Nuovo mese, nuove cose da vedere. Il primo ottobre è stato lo starting point di un gran numero di novità su tutte le piattaforme. Prima tra tutte Amazon Prime Video che ha rilasciato due nuovi episodi – Bingo Hell e Black as Night – della serie antologica sperimentale Welcome to Blumhouse, prodotta dalla casa di produzione Blumhouse in diretta collaborazione con gli Amazon Studios. Avevamo già parlato della Blumhouse Productions in merito a Cul-de-sac e visto gli importanti progetti degli ultimi tempi (tra cui Get Out e Split), ci sembrava interessante parlare di questo nuovo progetto. Nata con l’intento di “includere visioni distintive e prospettive uniche su temi comuni”, la serie gioca con l’horror e soprattutto con l’horror comedy per confezionare prodotti particolari anche se non sempre riusciti.

I primi quattro episodi – The Lie, Black Box, Evil Eye e Nocturne – furono lanciati nel 2020 e accolti con recensioni contrastanti. La prima forza e la prima debolezza di una serie antologica è la possibilità che un “episodio” sia completamente diverso dall’altro per personaggi, trama e anche qualità (come ci ha purtroppo insegnato True Detective, le cui due stagioni iniziali non potrebbero essere più diverse). Il 2021 ha visto appunto il rilascio del secondo ciclo di episodi, altri quattro, di cui Bingo Hell è il primo. Pur mantenendo rate piuttosto bassi, bisogna sottolineare che la pellicola ha comunque dei meriti, ma è il caso di parlarne in modo più approfondito.
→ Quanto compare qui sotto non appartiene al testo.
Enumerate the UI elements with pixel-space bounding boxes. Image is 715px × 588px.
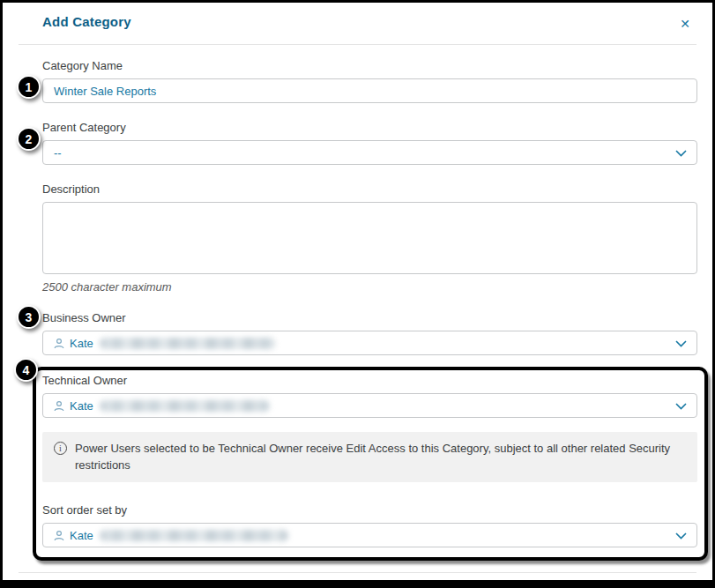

Bingo Hell: la trama e le tematiche di fondo

Siamo nella piccola cittadina di Oak Springs, svuotata dal suo nucleo originario a causa della disoccupazione. Attraverso gli occhi della protagonista – l’anziana messicana Lupita (Adriana Barraza) – osserviamo una periferia disgregata, dove i cartelli di locali in vendita e disoccupazione si moltiplicano ogni giorno di più. Gli unici a rimanere sono loro, i vecchi, gli avamposti di un mondo che sta andando sparendo. Da subito notiamo l’esistenza di due anime, che si toccano ma non si mescolano: quella della riqualificazione senza cuore, rappresentata dai localini hipster che spuntano come funghi a soppiantare il passato e quella della comunità marginale, di cui fanno parte i nostri.

Oltre a Lupita, che scopriamo essere una delle fondatrici simboliche della comunità, abbiamo la nera Dolores (L. Scott Caldwell), anziana in guerra con la nuora bianca e povera e Caleb (Joshua Caleb Johnson), il nipote; lo squattrinato tuttofare Morris (Clayton Landey); il meccanico nero Clarence (Grover Coulson), la parrucchiera Yolanda (Bertila Damas), l’ex tossicodipendente Eric. Operai, manovalanza, latinos, minoranze ed emarginati quindi, tutti stretti in una famiglia allargata che fa da scudo contro il cambiamento.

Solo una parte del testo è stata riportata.